*** Opening Data shown ***
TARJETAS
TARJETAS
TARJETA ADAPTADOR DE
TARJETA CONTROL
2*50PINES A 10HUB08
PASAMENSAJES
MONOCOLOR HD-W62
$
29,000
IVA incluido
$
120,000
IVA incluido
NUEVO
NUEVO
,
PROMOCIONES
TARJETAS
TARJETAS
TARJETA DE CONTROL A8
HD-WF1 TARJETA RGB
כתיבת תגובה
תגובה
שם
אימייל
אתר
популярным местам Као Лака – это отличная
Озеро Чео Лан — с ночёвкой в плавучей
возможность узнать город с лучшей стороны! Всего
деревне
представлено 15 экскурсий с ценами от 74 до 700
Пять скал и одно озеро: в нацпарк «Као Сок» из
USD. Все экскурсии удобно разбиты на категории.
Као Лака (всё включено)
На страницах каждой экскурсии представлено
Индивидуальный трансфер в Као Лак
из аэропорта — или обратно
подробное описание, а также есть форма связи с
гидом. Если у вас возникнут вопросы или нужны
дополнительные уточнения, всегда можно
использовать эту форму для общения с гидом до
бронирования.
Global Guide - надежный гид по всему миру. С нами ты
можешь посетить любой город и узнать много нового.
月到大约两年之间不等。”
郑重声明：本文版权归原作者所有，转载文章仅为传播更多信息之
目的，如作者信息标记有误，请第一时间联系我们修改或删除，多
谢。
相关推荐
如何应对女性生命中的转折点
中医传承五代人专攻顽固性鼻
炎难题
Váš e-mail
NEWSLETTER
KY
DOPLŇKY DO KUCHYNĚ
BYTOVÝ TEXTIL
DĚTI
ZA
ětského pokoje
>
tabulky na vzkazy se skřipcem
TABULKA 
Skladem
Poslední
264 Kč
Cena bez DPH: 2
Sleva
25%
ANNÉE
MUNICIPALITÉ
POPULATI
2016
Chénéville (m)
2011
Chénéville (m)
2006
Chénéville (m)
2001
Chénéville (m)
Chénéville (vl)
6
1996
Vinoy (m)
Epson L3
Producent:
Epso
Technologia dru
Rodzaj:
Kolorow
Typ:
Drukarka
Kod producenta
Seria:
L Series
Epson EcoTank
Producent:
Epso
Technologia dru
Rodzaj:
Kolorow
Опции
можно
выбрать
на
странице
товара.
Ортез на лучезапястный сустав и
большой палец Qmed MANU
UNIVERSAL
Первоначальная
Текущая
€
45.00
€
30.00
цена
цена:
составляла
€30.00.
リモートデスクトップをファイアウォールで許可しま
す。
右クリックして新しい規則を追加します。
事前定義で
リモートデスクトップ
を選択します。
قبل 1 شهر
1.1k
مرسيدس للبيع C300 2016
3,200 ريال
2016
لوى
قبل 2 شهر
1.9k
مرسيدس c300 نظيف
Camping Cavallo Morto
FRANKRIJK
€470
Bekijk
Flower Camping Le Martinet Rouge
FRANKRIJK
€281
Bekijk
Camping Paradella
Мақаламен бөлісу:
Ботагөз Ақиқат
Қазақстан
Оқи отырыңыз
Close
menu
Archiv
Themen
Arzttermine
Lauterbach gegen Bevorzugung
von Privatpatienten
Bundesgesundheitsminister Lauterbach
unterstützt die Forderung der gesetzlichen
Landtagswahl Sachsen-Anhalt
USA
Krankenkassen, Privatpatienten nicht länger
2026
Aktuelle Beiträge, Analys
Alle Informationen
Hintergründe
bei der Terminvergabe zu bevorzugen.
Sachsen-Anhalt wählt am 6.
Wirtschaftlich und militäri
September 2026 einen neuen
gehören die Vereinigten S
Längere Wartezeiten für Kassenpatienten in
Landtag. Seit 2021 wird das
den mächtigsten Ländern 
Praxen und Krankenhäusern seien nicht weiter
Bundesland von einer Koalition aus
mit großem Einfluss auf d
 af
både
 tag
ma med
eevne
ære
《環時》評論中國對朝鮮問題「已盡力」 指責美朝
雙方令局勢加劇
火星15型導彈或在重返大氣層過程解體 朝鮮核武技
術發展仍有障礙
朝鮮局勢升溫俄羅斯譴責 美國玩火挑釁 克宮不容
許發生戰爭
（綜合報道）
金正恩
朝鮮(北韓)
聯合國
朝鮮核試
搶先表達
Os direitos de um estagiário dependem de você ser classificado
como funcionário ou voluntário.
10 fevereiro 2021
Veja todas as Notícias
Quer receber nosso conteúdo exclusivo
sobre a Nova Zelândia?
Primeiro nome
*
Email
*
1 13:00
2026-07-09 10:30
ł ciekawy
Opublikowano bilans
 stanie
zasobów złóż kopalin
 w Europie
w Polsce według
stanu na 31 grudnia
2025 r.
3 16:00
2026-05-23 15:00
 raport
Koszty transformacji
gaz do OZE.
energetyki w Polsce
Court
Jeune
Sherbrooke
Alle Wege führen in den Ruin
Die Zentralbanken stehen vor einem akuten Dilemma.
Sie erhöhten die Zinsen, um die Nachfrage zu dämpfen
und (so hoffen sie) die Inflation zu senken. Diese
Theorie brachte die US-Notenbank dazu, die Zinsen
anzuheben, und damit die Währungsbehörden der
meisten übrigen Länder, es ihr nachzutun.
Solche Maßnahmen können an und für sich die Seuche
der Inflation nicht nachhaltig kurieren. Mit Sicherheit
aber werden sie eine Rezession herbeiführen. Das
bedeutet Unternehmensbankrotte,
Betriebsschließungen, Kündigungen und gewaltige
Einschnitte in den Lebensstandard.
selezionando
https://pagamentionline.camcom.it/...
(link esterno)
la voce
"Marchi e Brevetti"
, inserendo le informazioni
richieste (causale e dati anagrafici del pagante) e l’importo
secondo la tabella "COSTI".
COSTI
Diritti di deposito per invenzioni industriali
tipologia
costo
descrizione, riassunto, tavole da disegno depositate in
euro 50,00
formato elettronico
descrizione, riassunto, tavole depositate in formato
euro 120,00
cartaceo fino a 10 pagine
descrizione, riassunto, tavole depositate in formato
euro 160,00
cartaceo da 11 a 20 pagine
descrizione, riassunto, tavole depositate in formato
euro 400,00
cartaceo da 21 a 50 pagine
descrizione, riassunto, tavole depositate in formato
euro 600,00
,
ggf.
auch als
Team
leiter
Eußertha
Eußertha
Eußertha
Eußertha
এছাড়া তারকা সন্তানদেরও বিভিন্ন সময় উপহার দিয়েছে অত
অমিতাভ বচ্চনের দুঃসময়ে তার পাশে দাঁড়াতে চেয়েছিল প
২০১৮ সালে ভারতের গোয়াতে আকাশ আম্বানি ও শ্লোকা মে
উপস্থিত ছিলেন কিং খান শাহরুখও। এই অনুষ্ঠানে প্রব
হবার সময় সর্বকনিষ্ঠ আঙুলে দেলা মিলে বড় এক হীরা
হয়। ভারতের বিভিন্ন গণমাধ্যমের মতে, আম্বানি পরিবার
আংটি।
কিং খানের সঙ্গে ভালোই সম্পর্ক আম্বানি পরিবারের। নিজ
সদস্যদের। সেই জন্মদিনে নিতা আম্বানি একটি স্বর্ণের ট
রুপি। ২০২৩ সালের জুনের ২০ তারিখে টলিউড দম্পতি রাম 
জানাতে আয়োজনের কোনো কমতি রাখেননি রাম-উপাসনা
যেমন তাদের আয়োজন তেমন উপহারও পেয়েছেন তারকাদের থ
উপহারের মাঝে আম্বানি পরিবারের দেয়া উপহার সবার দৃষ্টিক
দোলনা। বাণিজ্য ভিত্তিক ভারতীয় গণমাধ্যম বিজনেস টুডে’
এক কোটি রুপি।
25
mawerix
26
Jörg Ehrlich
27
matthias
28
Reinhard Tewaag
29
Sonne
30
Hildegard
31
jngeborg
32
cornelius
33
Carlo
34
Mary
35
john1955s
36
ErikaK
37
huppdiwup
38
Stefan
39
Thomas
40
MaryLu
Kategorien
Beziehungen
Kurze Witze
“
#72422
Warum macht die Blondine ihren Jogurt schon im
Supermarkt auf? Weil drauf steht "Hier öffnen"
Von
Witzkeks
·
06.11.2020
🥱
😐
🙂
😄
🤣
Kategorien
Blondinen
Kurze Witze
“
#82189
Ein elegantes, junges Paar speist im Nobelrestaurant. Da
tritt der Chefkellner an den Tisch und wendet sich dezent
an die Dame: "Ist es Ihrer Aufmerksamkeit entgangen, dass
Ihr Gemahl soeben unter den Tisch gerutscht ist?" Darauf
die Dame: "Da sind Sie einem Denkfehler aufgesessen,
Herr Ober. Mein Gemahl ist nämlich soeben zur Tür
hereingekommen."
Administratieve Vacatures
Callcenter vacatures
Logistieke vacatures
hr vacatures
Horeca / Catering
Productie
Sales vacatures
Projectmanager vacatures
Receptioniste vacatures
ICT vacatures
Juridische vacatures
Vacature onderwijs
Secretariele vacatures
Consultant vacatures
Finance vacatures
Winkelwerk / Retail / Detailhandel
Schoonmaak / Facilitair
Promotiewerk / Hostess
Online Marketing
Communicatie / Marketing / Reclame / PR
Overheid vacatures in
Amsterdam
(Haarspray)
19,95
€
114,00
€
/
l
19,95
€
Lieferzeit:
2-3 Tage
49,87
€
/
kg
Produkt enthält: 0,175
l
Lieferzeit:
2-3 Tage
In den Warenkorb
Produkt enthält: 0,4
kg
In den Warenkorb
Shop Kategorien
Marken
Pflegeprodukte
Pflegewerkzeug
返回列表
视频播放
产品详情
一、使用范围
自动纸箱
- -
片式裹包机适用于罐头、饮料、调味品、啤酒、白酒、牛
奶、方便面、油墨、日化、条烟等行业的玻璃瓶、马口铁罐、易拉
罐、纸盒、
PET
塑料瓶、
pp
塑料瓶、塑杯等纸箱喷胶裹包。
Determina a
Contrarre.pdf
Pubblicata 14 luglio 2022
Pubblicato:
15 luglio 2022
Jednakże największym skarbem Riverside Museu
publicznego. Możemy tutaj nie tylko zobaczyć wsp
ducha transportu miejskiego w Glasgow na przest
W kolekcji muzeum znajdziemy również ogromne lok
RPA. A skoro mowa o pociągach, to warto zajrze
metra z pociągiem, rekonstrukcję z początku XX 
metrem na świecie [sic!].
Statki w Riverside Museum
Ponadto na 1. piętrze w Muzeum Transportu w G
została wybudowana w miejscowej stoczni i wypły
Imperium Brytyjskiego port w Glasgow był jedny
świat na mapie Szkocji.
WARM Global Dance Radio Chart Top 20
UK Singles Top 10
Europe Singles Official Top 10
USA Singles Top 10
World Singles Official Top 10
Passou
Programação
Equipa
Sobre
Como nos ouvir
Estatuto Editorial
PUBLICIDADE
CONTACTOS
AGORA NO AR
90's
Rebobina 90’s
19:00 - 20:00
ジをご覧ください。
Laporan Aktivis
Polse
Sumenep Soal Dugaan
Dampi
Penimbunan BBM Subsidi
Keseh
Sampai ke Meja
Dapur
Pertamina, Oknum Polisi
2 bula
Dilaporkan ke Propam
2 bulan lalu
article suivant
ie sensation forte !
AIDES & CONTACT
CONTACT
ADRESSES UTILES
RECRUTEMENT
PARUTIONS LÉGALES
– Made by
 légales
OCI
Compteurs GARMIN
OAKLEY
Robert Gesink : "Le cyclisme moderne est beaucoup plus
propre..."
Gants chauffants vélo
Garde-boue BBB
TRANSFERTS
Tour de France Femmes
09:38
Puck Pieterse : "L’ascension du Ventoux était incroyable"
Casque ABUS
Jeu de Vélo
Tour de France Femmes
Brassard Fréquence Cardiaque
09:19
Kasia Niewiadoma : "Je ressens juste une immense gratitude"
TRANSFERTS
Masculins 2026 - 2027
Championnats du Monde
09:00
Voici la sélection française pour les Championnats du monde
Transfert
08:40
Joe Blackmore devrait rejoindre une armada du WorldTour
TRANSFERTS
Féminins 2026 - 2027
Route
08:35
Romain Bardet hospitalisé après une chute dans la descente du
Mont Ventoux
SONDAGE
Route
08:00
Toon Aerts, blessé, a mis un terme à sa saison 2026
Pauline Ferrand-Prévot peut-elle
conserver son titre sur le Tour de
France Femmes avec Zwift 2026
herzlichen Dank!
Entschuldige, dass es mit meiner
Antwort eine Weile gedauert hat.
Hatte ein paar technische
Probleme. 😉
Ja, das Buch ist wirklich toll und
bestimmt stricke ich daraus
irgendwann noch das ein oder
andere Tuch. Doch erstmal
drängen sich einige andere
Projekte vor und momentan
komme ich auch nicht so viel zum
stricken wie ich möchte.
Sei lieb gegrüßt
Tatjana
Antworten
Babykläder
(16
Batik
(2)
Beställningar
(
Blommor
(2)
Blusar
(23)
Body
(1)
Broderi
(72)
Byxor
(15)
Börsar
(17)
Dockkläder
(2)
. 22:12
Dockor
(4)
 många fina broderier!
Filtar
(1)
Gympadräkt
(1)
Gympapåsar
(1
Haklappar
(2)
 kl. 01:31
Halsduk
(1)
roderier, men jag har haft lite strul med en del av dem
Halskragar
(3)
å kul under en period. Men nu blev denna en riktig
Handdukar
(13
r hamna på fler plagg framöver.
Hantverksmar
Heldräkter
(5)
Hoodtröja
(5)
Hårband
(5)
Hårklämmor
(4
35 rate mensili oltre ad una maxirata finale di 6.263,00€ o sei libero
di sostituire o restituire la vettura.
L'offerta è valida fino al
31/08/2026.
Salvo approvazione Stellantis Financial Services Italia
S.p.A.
*** Closing Data shown ***
All lines above that contain the word "Marketing" are to be copied.

- **Answer to the problem**
Online Marketing
Communicatie / Marketing / Reclame / PR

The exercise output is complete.